Miles de personas vieron pasar el calculado 75,000 personas mientras marchaban pacíficamente por Denver el lunes para atraer atención al tema de la inmigración.
No todos fueron compasivos.
”Muchos están metiéndose en las filas así no más”, dijo Casey Kool, de 22 años de edad y un ciudadano holandés quien está aplicando para la ciudadanía estadounidense.
Kool dijo que los inmigrantes de México deben de ser como los de más inmigrantes – deben de tomar parte del proceso formal de aplicaciones.
Actualmente en su esfuerzo de tres años para ganar la ciudadanía, Kool dijo que espera terminarlo en otros seis años. Un piloto comercial, Kool dijo que hasta el momento, ha gastado más de $10,000 en tarifas legales.
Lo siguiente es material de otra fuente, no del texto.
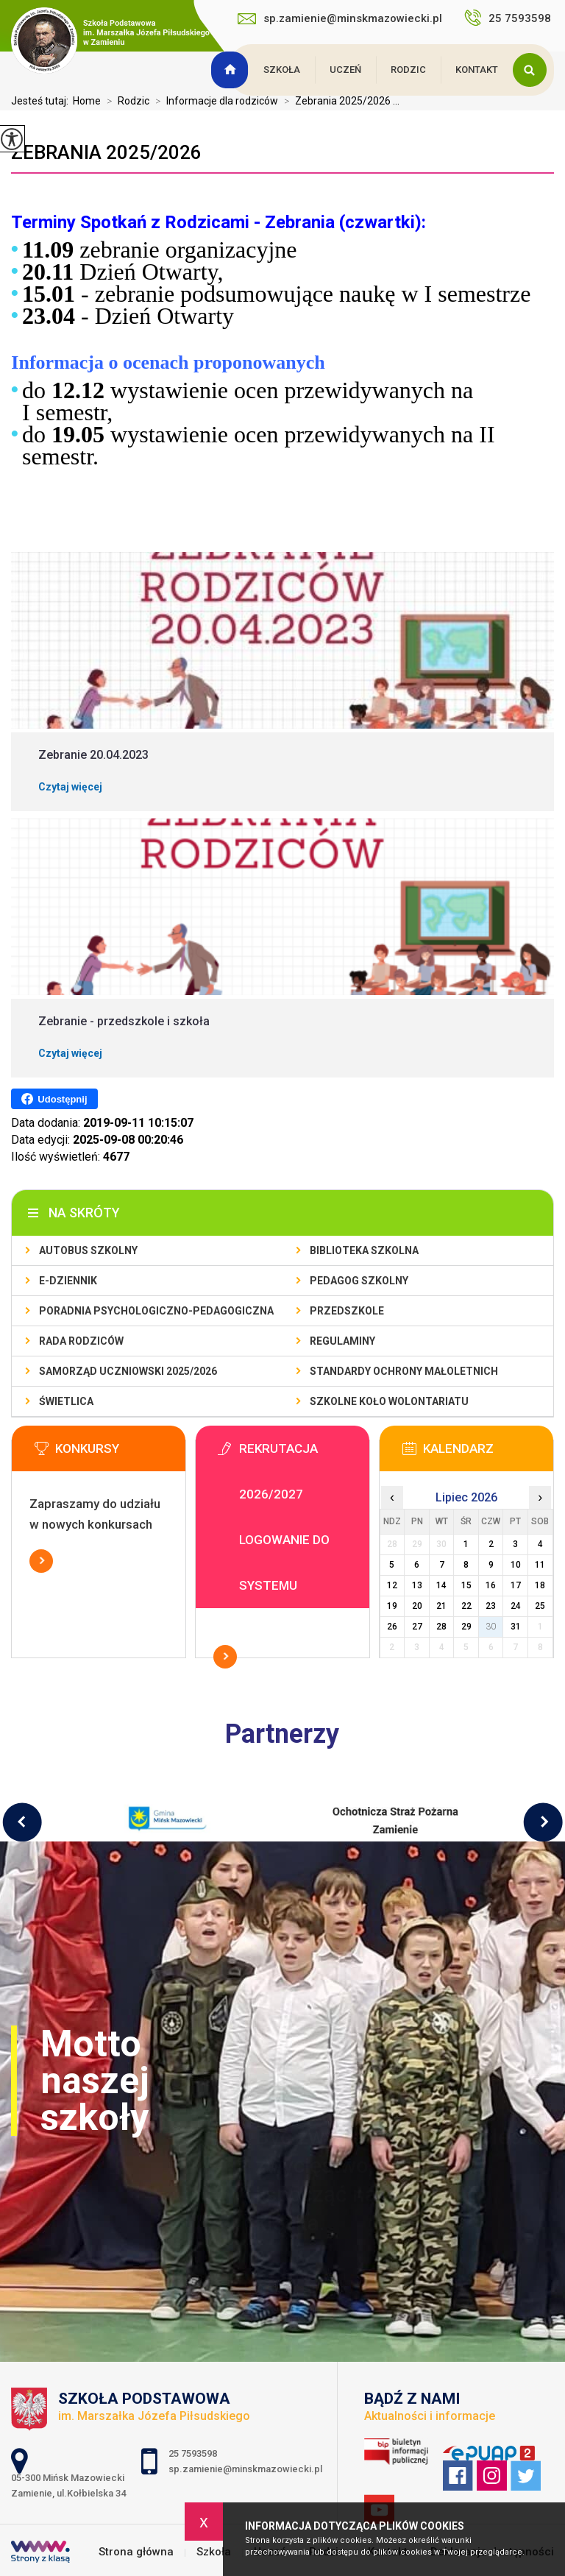 The image size is (565, 2576). Describe the element at coordinates (66, 1401) in the screenshot. I see `Świetlica` at that location.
Dice que está molesto con la posibilidad de otra amnistía de la inmigración ilegal que podrá abarcar a millones.
”Obviamente los Estados Unidos es un país de inmigrantes, pero todos deben tomar un número y hacerlo de manera legal”, dijo.
El padre de Kool, Peter – de 51 años de edad, procedido de Ámsterdam y en visita a Denver – no ve el tema como blanco y negro como su hijo.
”No es muy fácil cuando tienes un país del primer mundo colindante a un país de tercer mundo”, dijo Peter Kool. “Los inmigrantes ilegales son seres humanos”.
Jonathan Golan, de 31 años, estaba sentado con sus dos amigos en una banquilla en la Cuadra del Escritor (Writer’s Square) durante la hora del almuerzo y tomaba un café con hielo mientras los manifestantes pasaron por la calle Lawrence.
Golan dijo que inmigró desde Australia tras servir un tiempo con el ejército israelí.
”Cualquier persona que lo hace lo debe hacer legalmente”, dijo Golan.
Sarah Marcogliese, dueña de una compañía de paisaje, dijo que creé que muchos inmigrantes mexicanos planean en regresar a sus países de origen, así que no son obligados a asimilar.
”Estoy molesta que no les gusta el inglés”, dijo. “Si quieres ser americano, sea americano. Pero no puedes convertir esto en México”.
El tema se convirtió en un debate ruidoso y vivo en el Teatro Griego en el Centro Cívico donde cerca de 100 manifestantes contestadores se juntaron con pancartas y circularon una petición de “Defiende Colorado Ahora (Defend Colorado Now)” pidiendo un limite a los servicios, no de emergencia, a los inmigrantes viviendo aquí ilegalmente.
”Estoy aquí de una manera positiva”, dijo Carroll Hector de Dumont. “Estamos aquí para apoyar las leyes de los Estados Unidos y Colorado”.
Hector, un trabajador jubilado, firmó la petición para “prohibir los beneficios a los indocumentados”.
”Esto no es anti-México”, él dijo. “No me gustan que quiebran la ley, especialmente cuando la gente se pone en evidencia que están quebrando la ley”.
Jim Curley, de 50 años de edad y de Littleton, sostenía una pancarta que decía: “Repelen los invasores ilegales. Recuerden el Álamo”.
”La situación ilegal está fuera de control”, dijo Curley mientras la gente en ambos lados gritaban a su alrededor.
Curley dijo que las autoridades estadounidenses deben intensificar más la frontera de México y multar pesadamente a los empleadores quienes contratan a inmigrantes ilegales.
”Los Estados Unidos deben doblar la cuota de la inmigración legal. Estoy a favor”, dijo Curley. “Favorezco la inmigración legal, no la inmigración ilegal”.